他们发现,白藜芦醇以独特的方式影响酵母菌。另外,它似乎引起了基因表达的变化,使他们有理由相信这种化合物可能对人类有益。Researchers have pinned their hopes on a new rising star called pterostilbene (pronounced tear-oh-STILL-bean). 研究人员将他们的希望寄托在一颗新的冉冉升起的新星上,这颗新星叫做紫檀(发音为 tear-oh-stillbean)

But 15 years and thousands of scientific studies later, and resveratrol hasn’t lived up to its initial promise. The trouble is, it disappears from the body in roughly 15 minutes — meaning, in scientific terms, it isn’t very bioavailable.

但是经过15年的科学研究,白藜芦醇并没有达到它最初的预期效果。问题是,它在大约15分钟内就从人体中消失了ーー也就是说,用科学术语来说,它的生物可利用性不是很强。

So researchers have pinned their hopes on a new rising star called pterostilbene (pronounced tear-oh-STILL-bean), which is very similar to resveratrol but with one tiny but crucial structural difference: It has just one hydroxyl group, compared to resveratrol’s three. Hydroxyl groups facilitate metabolization (the way to get rid of the molecule) by the body. Fewer hydroxyl groups make it harder for the body to eliminate the molecule — no bad thing when the molecule has benefits. The upshot is that pterostilbene’s slightly different molecular structure allows it to cross cell membranes more easily and hang out in the body longer than resveratrol.

因此,研究人员将他们的希望寄托在一种新兴的明星——紫檀(pterostilbene)身上。紫檀与白藜芦醇非常相似,但有一个微小但至关重要的结构差异: 它只有一个羟基,而白藜芦醇只有三个。羟基促进身体的新陈代谢(消除分子的方法)。羟基越少,身体就越难清除这种分子ーー如果这种分子有好处,这也不是什么坏事。结果是紫檀的分子结构略有不同,这使得它比白藜芦醇更容易穿过细胞膜,在体内停留的时间更长。

“Resveratrol was like the poster child for polyphenols,” says Ryan Dellinger, Elysium’s director of scientific affairs whose doctoral research involved pterostilbene. There is no great reason for this: Dellinger thinks it’s likely because, with limited money and time for scientific research (and more than 500 “promising” polyphenols to study), companies and scientists focused on the one that —at the time— seemed the most promising.
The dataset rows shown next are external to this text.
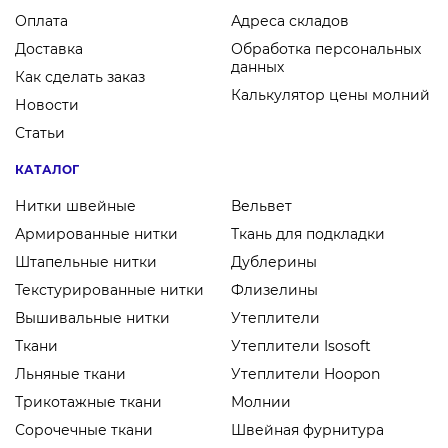
Оплата
Адреса складов
Доставка
Обработка персональных
данных
Как сделать заказ
Калькулятор цены молний
Новости
Статьи
КАТАЛОГ
Нитки швейные
Вельвет
Армированные нитки
Ткань для подкладки
Штапельные нитки
Дублерины
Текстурированные нитки
Флизелины
Вышивальные нитки
Утеплители
Ткани
Утеплители Isosoft
Льняные ткани
Утеплители Hoopon
Трикотажные ткани
Молнии
Сорочечные ткани
Швейная фурнитура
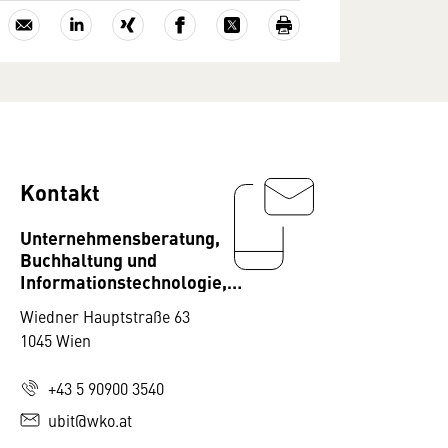
Kontakt
Unternehmensberatung,
Buchhaltung und
Informationstechnologie,
Fachverband
Wiedner Hauptstraße 63
1045 Wien
+43 5 90900 3540
ubit@wko.at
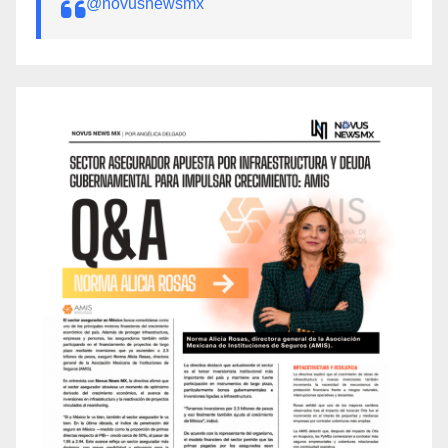
@novusnewsmx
“白藜芦醇就像是多酚的典型代表,” Ryan Dellinger 说,他是 Elysium 的科学事务主任,其博士研究涉及到紫檀。这里没有很好的理由: 戴林格认为,这很可能是因为,由于科学研究的资金和时间有限(而且有500多种“有前途的”多酚类物质可供研究) ,企业和科学家们关注的是当时似乎最有前途的一种多酚。
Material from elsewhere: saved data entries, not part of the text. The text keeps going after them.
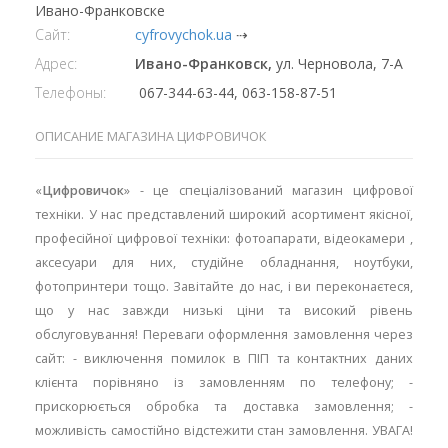
Ивано-Франковске
Сайт:
cyfrovychok.ua
⇢
Адрес:
Ивано-Франковск,
ул. Черновола, 7-А
Телефоны:
067-344-63-44, 063-158-87-51
ОПИСАНИЕ МАГАЗИНА ЦИФРОВИЧОК
«
Цифровичок
» - це спеціалізований магазин цифрової
техніки. У нас представлений широкий асортимент якісної,
професійної цифрової техніки: фотоапарати, відеокамери ,
аксесуари для них, студійне обладнання, ноутбуки,
фотопринтери тощо. Завітайте до нас, і ви переконаєтеся,
що у нас завжди низькі ціни та високий рівень
обслуговування! Переваги оформлення замовлення через
сайт: - виключення помилок в ПІП та контактних даних
клієнта порівняно із замовленням по телефону; -
прискорюється обробка та доставка замовлення; -
можливість самостійно відстежити стан замовлення. УВАГА!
One good thing: Pretty much everything you know about resveratrol is true for pterostilbene, Dellinger says. Only it’s more potent.

有一点是好的: 你所知道的关于白藜芦醇的几乎所有东西都适用于紫檀,Dellinger 说,只不过它的效力更强。

How Pterostilbene Works

紫檀是如何起作用的

Pterostilbene is a polyphenol, a type of molecule that occurs in plants, particularly small berries and nuts. Blueberries are a particularly rich source of pterostilbene; although it is found in grapes, pterostilbene (unlike its cousin resveratrol) doesn’t survive the wine-making process.
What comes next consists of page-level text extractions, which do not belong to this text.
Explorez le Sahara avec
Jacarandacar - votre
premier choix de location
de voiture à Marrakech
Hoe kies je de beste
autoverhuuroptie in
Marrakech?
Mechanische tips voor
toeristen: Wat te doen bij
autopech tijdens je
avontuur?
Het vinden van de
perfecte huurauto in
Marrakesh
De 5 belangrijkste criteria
紫檀烯是一种多酚类化合物,是一种存在于植物中的分子,尤其是小浆果和坚果。蓝莓是一种特别丰富的紫檀木素的来源,虽然它存在于葡萄中,但是紫檀木素(不像它的近亲白藜芦醇)在酿酒过程中并不存在。

What’s a polyphenol? “Phenol” refers to a certain chemical structure (in this case, a hydroxyl group linked to a benzene ring); “poly” just means the molecules have more than one of the structure. One of polyphenols’ main jobs is to help the plant fight off pathogens. When eaten by humans, polyphenols may serve as powerful antioxidants.

什么是多酚?“苯酚”指的是一种特定的化学结构(在这种情况下,一个羟基连接到一个苯环) ; “多”只是指分子有一个以上的结构。多酚类物质的主要作用之一是帮助植物抵抗病原体。当人们食用时,多酚类物质可以作为强有力的抗氧化剂。

Scientists have been aware of phenols since the early 19th century — Joseph Lister, the pioneer of antiseptic surgery, reported on one phenol’s disinfectant properties in 1867 — though the term “polyphenol” didn’t have its first recorded use until 1894.

自19世纪早期以来,科学家们就对酚类物质有所了解。1867年,防腐手术的先驱约瑟夫 · 利斯特(Joseph Lister)报道了酚类物质的消毒性能,尽管“多酚”一词直到1894年才首次被使用。

As with the rest of polyphenols, researchers don’t fully understand how pterostilbene works. Dr. Jose M. Estrela, a professor of physiology at the University of Valencia (Spain) who has studied pterostilbene says “the good thing is that pterostilbene works, but the bad thing is that we cannot fully explain its potential health benefits with the information that we have.”

与其他多酚类物质一样,研究人员并不完全了解紫檀的作用机理。西班牙华伦西亚大学的生理学教授 Jose m. Estrela 博士研究过紫檀,他说: “好的一面是紫檀可以起作用,但坏的一面是我们无法用我们所掌握的信息完全解释它对健康的潜在益处。”

The Future of Pterostilbene

紫檀的未来

Pterostilbene’s connection to sirtuins is just one of the reasons scientists are so excited by the compound.

这种化合物之所以让科学家们如此兴奋,其中一个原因就是 Pterostilbene 与去乙酰化酶的联系。

But more benefits of pterostilbene are likely to be uncovered. Consider this: There are about 11,000 published scientific papers about resveratrol, versus barely 400 on pterostilbene. But research on pterostilbene is at least 10 years behind resveratrol. Give it time.

但是紫檀还有更多的益处可能被发现。考虑到这一点: 已发表的关于白藜芦醇的科学论文大约有11000篇,而关于紫檀的只有400篇。但是紫檀的研究至少比白藜芦醇落后10年。给自己一点时间。